For too long, baby-killing has been legal in the United States of America. Organisations like Planned Parenthood, who (shocker) opposed ACB’s nomination to the Supreme Court, have profited off the killing of generations of unborn babies. But in ACB we have hope that a loud voice, a voice of change, will finally be given to the voiceless, and millions of lives saved. If you listened closely as Amy Coney Barrett was appointed to the Supreme Court, you could hear the cheers of millions of unborn babies who may now get to live.
Chuck Schumer said in his speech to the Senate just prior to the confirmation vote that “Generations yet unborn will suffer the consequences of this nomination”. There was a profound irony in Senator Schumer’s statement. No, generations yet unborn will not suffer. Rather, they will no longer suffer a cruel end, but will be allowed to be born and live their lives. The Left’s contempt for human life is reprehensible. But Conservatives respect human life. And now we have a chance to make things right.
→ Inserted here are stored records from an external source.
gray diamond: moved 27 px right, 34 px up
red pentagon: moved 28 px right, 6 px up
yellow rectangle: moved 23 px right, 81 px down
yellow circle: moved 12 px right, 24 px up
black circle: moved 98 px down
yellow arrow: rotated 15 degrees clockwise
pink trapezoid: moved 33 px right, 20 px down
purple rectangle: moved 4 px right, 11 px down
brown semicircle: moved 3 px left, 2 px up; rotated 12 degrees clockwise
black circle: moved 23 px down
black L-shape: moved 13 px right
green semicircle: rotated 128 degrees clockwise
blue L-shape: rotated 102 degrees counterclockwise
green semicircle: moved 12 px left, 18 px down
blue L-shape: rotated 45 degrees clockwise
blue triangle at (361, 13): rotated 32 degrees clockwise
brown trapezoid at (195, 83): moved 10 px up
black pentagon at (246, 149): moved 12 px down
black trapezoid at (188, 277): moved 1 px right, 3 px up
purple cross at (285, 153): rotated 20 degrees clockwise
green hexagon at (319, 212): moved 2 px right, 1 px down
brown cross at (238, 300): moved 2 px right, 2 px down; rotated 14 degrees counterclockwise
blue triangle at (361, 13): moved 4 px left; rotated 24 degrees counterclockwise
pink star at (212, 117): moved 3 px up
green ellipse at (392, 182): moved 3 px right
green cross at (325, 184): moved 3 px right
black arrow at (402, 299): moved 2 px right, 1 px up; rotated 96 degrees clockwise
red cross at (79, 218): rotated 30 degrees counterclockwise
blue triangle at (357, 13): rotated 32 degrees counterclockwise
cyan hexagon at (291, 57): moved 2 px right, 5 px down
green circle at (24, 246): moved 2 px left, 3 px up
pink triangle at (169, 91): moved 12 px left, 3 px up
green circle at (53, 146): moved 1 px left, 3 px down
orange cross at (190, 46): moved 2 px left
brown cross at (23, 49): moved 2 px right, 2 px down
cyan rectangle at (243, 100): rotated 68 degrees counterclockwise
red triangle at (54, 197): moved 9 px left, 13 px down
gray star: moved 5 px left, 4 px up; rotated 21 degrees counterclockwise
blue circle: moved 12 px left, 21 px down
We must be thankful for President Trump’s pro-life stance. We must be thankful for Justice Amy Coney Barrett. And we must now live in the hope that the disrespectful laws predicated on lies and ambition will be overturned, and justice and respect for human life restored to the United States of America.
God Bless President Trump. God Bless Amy Coney Barrett. And God Bless all the unborn babies, and those who never had the chance to live.